Le succès de Jean Dujardin, qui a même tourné au triomphe, est donc total pour un film, The Artist, avec les cinq Oscars obtenus dans la capitale du cinéma américain, qui est aussi une capitale mondiale. A vrai dire, je n’ai absolument aucun titre à parler de ce film, qu’au demeurant je n’ai pas encore vu, n’étant qu’un cinéphile très amateur que ses occupations empêchent de fréquenter habituellement les salles obscures. Mais comment être insensible à un succès français de si grande ampleur, une première dans le genre, puisqu’aucun acteur français n’avais jusqu’alors été gratifié de la mythique récompense. Et puis il me semble à lire les articles de mes confrères qu’il s’agit autant d’une performance artistique que d’une performance promotionnelle, car le film n’aurait pu accéder à un tel sort, s’il n’avait été d’abord promu aux États-Unis par les soins d’un distributeur qui n’en était pas à son premier coup. Harvey Weinstein avait déjà mis tout son savoir-faire au service du discours d’un roi, qui pour l’Angleterre constituait un retour émouvant à un moment de son passé et de sa mémoire.
L’autre raison qui a fait aimer le film à nos amis d’Outre-Atlantique est justement qu’il concerne leur propre histoire, resaisie à cet âge d’or qui fut celui du muet. On pourrait dire que des Français ont mis tout leur talent à reconstituer pour les autres, et pas seulement pour les Américains, un imaginaire qui est celui-même de la fondation du Septième Art.

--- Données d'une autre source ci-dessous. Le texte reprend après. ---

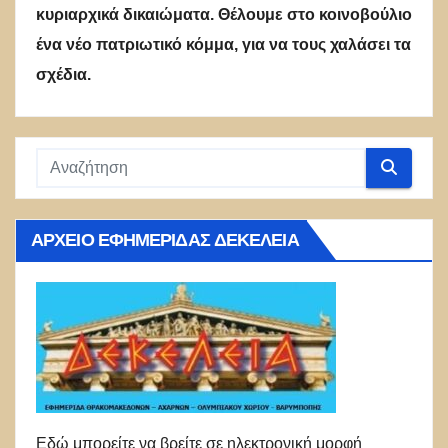
κυριαρχικά δικαιώματα. Θέλουμε στο κοινοβούλιο
ένα νέο πατριωτικό κόμμα, για να τους χαλάσει τα
σχέδια.
ΑΡΧΕΊΟ ΕΦΗΜΕΡΊΔΑΣ ΔΕΚΈΛΕΙΑ
Εδώ μπορείτε να βρείτε σε ηλεκτρονική μορφή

Un journaliste du Monde remarque à ce propos que ce salut aux origines correspond à la mutation fondamentale qu’est en train de vivre le cinéma et que symbolise la faillite de la marque Kodak, qui n’a pas su franchir la nouvelle étape technologique du numérique.
Il me semble finalement que ce regard historique méritait d’être consacré, parce qu’il fait partie de la fonction de l’art qui consiste à reconstituer sans cesse sa propre histoire. C’est aussi vrai de la littérature que de la peinture. Alors bravo à nos artistes d’avoir renouvelé ce geste refondateur de la culture !
Chronique lue sur Radio Notre-Dame le 28 février 2012.